My primary goals in the Department of Food Science and Human Nutrition are to contribute to the maintenance of exemplary graduate programs through staff and student engagement, upholding standards of responsible research conduct, and supporting and educating graduate students. I am passionate about mentoring and professional development to help students build strengths, overcome weaknesses, and explore career opportunities across disciplines.

I am studying the role of estrogen metabolism and aging in chronic disease. My foundational work focuses on mechanisms of regional redistribution of adipose tissue with age and menopause. Specifically, changes in the stem cell population lead to a reduction in lower body subcutaneous fat and accumulation of central visceral adiposity associated with metabolic disease. My main focus is the adipogenic potential of stem cells and metabolic plasticity in the context of adipose tissue aging, and the role of estrogen in the observed sex differences in local obesity.

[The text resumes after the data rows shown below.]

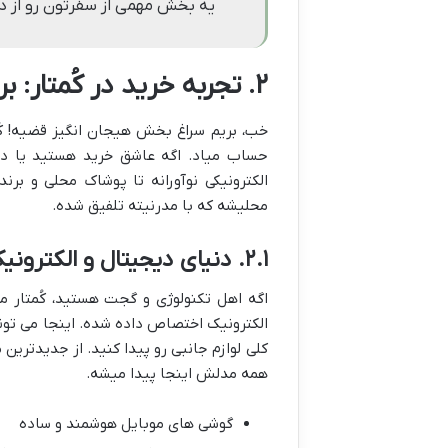
یه بخش مهمی از سفرتون رو از د
۲. تجربه خرید در کُمتار: برای هر سلیقه و بودجه ای
خب، بریم سراغ بخش هیجان انگیز قضیه! کُم
حساب میاد. اگه عاشق خرید هستید یا دنب
الکترونیکی نوآورانه تا پوشاک محلی و برن
محلیشه که با مدرنیته تلفیق شده.
۲.۱. دنیای دیجیتال و الکترونیک
اگه اهل تکنولوژی و گجت هستید، کُمتار مثل
الکترونیک اختصاص داده شده. اینجا می تونی
کلی لوازم جانبی رو پیدا کنید. از جدیدترین
همه مدلش اینجا پیدا میشه.
گوشی های موبایل هوشمند و ساده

Recently, I have begun to study the interregulation of the gut microbiota and estrogen metabolism, and its impact on chronic menopause-related diseases, including heart disease, osteoporosis, and cancer. I use human, animal, and primary cell models to investigate underlying mechanisms and identify interventions that have the potential to mitigate aging and menopause-related disorders. I actively collaborate with faculty in the CSU Department of Food Science and the Department of Human Nutrition, Health, and Exercise Science, as well as colleagues at the CU Anschutz School of Medicine.